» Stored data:
---

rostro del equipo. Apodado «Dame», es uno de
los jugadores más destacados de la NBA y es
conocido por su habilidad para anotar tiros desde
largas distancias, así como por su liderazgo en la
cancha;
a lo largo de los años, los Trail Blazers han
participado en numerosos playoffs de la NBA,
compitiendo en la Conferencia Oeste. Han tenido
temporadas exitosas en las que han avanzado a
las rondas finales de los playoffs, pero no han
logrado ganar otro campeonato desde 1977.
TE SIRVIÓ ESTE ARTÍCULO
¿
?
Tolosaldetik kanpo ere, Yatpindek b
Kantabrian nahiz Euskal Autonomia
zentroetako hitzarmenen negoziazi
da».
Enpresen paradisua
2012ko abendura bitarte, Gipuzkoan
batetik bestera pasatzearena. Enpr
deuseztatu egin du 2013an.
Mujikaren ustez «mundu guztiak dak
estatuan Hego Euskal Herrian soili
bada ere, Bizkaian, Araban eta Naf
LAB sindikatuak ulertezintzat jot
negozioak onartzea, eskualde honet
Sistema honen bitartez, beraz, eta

---

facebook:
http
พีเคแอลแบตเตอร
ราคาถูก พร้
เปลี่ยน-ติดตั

---

» THE PROBLEM: Above are the records. Identify each line that contains the word "desde".

» REPLY:
conocido por su habilidad para anotar tiros desde
logrado ganar otro campeonato desde 1977.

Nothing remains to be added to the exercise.